PROBLEM DESCRIPTION →
Using the entries that follow, collect the lines where the word "キリム長さ" appears.

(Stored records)
Start of Block

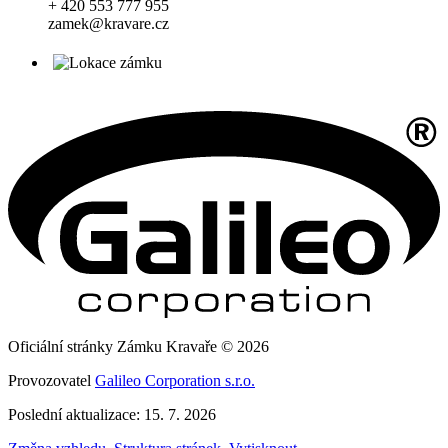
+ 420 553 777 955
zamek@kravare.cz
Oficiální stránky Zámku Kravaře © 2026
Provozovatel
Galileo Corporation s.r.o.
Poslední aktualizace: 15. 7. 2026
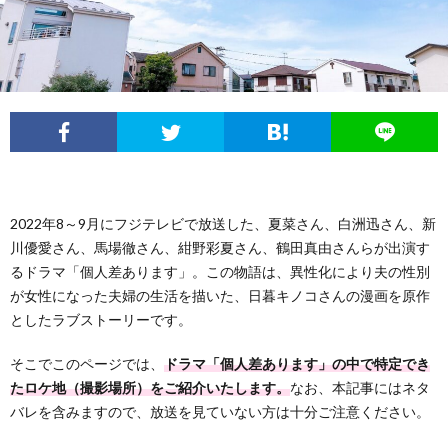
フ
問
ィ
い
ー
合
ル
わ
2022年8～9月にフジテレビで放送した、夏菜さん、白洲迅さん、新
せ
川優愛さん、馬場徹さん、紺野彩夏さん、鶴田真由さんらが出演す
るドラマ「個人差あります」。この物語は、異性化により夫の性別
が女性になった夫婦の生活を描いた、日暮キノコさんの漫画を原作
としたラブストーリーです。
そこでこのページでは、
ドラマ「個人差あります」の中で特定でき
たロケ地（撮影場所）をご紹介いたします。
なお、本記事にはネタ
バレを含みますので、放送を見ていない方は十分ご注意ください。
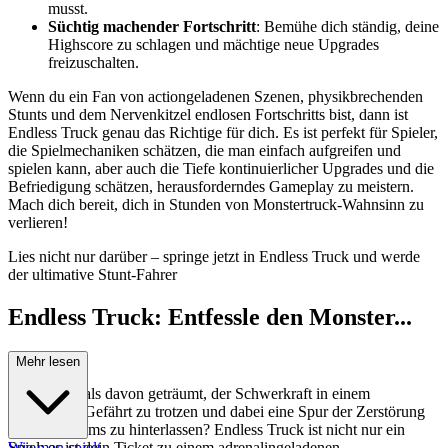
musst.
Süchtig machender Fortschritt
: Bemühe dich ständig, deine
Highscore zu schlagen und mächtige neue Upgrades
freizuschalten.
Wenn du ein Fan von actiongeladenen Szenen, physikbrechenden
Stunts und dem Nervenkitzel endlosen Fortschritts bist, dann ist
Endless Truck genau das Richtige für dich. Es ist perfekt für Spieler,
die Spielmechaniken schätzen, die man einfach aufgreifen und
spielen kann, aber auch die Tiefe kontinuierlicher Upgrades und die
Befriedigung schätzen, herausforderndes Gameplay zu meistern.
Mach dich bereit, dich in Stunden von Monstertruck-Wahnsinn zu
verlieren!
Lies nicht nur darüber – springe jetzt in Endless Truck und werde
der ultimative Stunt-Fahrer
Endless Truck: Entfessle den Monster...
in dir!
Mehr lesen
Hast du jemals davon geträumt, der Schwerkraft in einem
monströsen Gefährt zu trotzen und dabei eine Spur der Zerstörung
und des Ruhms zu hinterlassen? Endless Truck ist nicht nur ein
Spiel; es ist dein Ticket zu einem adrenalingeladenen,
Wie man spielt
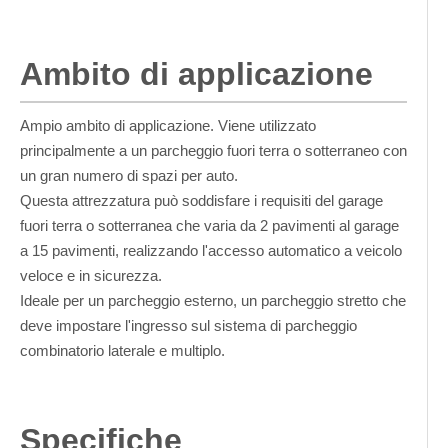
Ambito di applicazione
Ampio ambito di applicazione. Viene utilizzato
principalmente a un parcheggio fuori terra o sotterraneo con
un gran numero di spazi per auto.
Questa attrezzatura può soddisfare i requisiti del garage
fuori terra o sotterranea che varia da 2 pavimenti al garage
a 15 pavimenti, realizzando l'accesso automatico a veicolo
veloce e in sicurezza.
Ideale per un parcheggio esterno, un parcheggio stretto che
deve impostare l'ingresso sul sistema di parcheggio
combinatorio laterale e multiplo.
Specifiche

End of Block
Start of Block

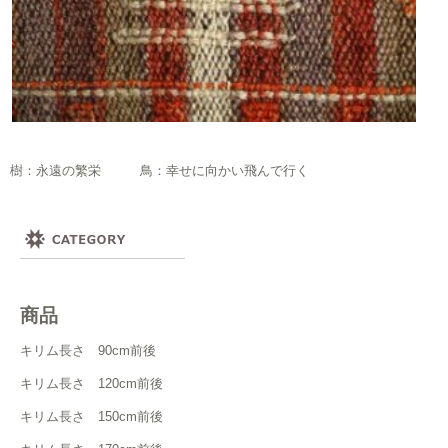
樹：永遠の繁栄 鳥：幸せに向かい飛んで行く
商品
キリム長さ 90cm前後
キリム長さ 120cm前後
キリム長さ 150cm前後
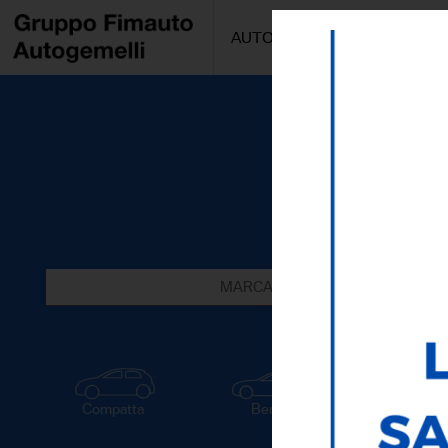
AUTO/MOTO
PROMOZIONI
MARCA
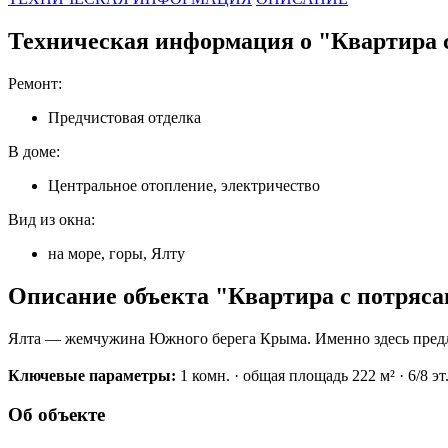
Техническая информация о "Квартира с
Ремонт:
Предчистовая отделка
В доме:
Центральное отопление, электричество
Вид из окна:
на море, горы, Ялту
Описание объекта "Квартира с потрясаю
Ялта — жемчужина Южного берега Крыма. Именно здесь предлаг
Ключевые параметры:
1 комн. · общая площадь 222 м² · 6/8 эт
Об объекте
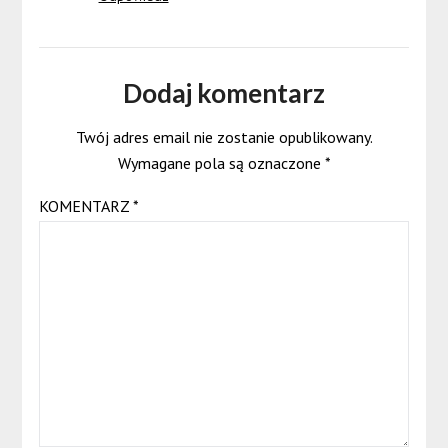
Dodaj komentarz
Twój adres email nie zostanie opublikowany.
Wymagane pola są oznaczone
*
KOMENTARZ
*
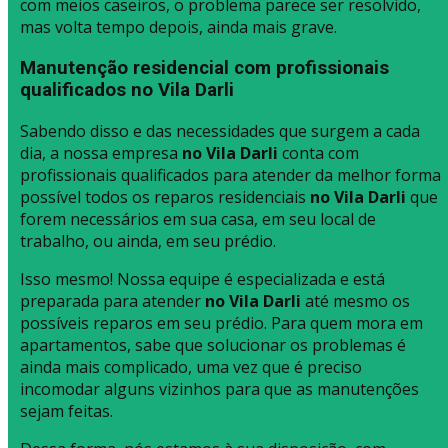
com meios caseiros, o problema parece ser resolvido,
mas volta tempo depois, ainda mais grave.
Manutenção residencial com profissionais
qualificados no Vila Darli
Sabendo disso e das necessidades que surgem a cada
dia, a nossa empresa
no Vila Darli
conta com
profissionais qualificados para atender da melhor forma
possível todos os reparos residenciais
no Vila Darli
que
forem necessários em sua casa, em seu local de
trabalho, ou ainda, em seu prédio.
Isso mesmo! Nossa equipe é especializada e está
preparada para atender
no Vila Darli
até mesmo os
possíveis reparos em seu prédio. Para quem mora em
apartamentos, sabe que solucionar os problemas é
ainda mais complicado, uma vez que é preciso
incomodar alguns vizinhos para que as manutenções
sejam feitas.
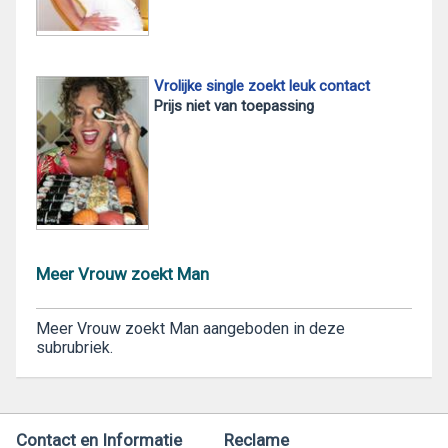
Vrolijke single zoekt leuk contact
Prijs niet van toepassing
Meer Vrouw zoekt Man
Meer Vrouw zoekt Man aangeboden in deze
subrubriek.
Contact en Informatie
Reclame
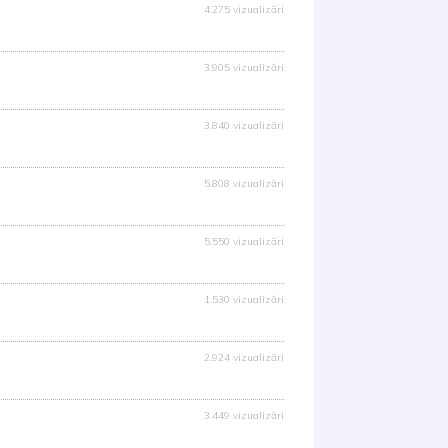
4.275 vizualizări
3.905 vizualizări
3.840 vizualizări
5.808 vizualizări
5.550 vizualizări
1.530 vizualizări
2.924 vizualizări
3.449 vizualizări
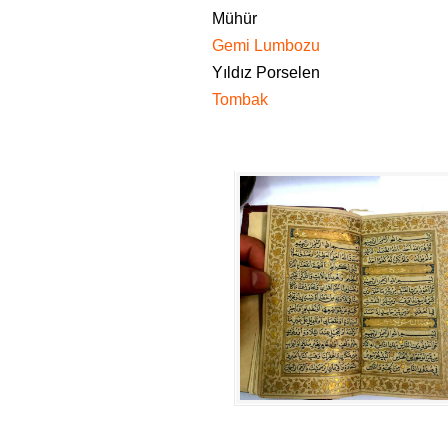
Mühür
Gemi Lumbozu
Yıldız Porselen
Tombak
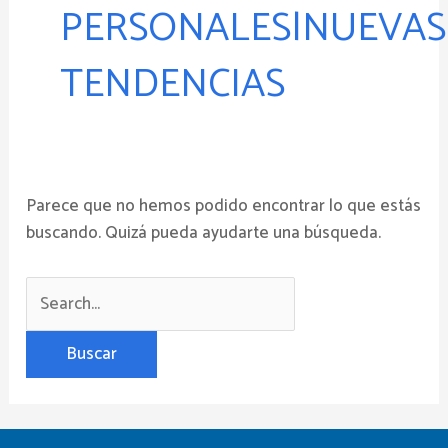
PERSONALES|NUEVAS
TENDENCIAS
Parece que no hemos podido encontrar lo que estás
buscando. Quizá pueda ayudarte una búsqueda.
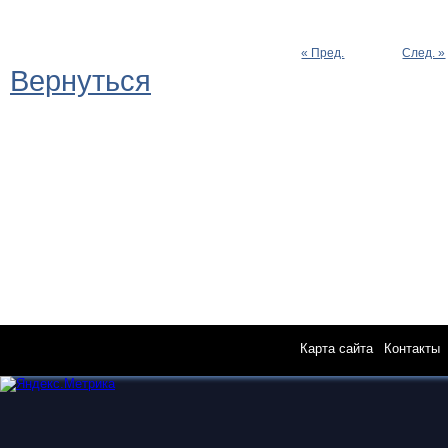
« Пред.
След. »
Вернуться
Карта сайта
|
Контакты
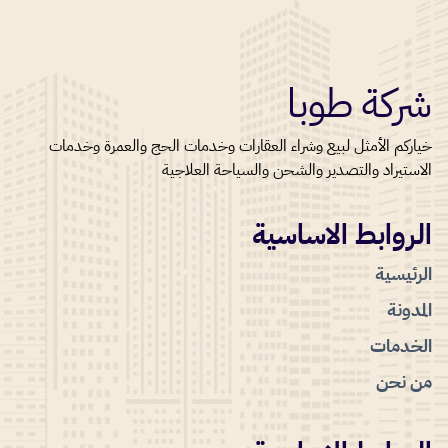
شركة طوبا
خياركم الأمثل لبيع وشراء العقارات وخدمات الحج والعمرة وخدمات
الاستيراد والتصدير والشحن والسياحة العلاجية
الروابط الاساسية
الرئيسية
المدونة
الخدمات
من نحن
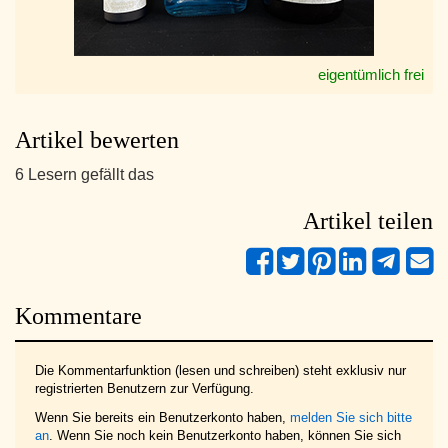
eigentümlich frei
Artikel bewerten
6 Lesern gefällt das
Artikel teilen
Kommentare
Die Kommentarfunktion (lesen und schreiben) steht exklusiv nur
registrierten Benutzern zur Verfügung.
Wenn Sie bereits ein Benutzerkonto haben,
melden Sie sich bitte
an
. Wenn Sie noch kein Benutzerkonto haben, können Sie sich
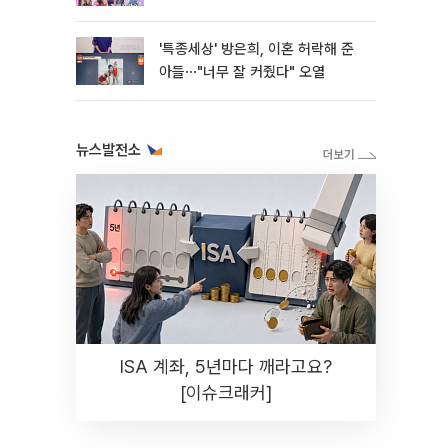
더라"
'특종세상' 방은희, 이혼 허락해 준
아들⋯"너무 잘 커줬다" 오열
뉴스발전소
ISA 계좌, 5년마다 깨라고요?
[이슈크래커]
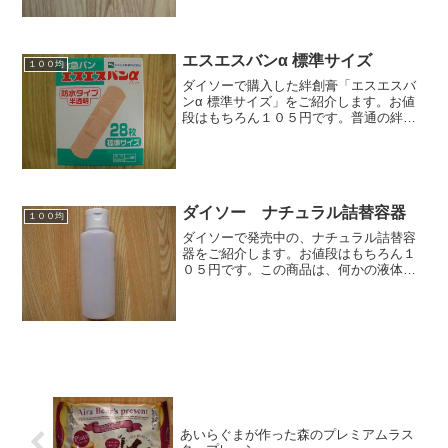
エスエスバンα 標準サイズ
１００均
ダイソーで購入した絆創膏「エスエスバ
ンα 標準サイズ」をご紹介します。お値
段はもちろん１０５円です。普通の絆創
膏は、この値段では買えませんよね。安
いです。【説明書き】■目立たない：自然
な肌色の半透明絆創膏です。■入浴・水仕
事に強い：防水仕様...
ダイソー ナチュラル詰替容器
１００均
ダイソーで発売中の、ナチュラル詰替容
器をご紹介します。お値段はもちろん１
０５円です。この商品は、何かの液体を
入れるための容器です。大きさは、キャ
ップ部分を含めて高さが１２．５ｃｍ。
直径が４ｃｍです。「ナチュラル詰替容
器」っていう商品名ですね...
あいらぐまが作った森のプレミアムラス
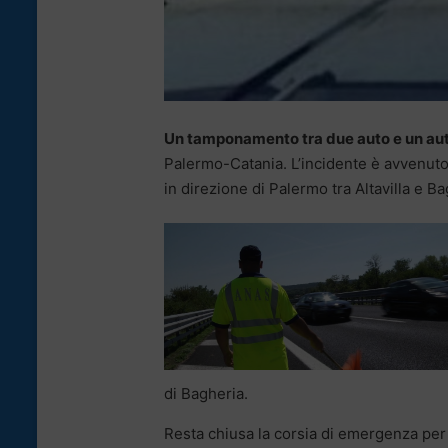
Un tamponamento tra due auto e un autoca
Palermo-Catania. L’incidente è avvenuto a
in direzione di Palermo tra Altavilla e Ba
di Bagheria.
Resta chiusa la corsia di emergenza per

End of Block
Start of Block

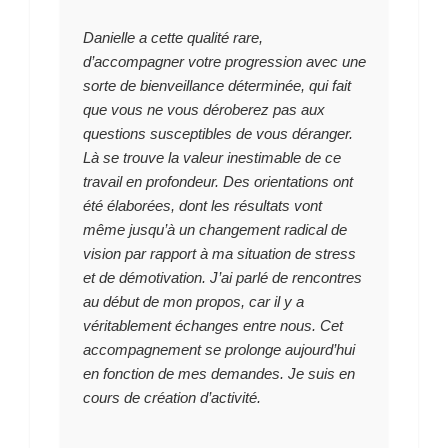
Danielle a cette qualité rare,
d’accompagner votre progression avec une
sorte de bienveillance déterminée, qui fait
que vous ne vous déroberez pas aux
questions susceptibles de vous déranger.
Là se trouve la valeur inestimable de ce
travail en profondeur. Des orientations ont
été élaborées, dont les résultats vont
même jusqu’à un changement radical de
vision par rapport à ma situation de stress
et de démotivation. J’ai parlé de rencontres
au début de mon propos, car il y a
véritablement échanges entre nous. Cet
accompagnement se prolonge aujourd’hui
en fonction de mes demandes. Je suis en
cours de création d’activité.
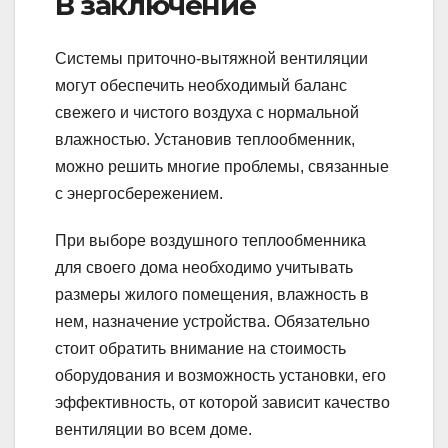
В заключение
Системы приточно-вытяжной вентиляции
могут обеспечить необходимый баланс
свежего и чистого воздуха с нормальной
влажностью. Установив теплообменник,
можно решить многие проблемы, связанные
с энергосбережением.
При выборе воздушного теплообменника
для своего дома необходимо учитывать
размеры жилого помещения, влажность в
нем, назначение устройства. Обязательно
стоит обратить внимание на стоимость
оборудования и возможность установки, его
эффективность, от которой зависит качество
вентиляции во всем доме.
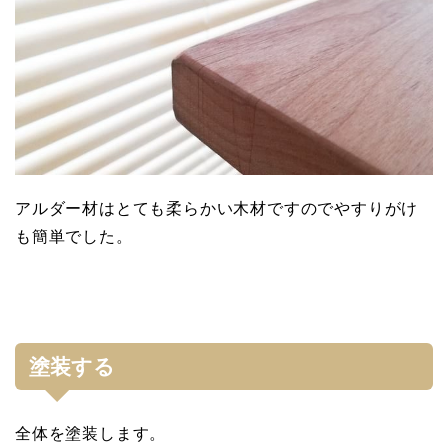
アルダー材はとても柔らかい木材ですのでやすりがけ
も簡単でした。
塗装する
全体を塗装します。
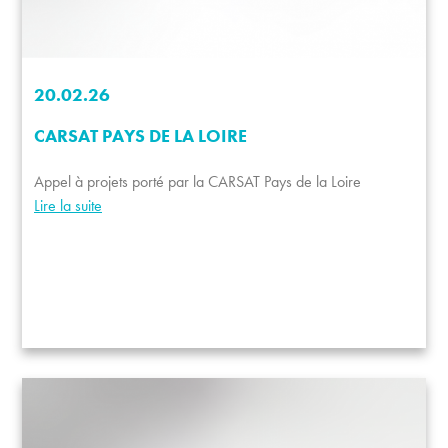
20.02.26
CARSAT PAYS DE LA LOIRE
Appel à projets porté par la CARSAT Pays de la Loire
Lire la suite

End of Block

RESPONSE FOR THIS EXERCISE →
キリム長さ 90cm前後
キリム長さ 120cm前後
キリム長さ 150cm前後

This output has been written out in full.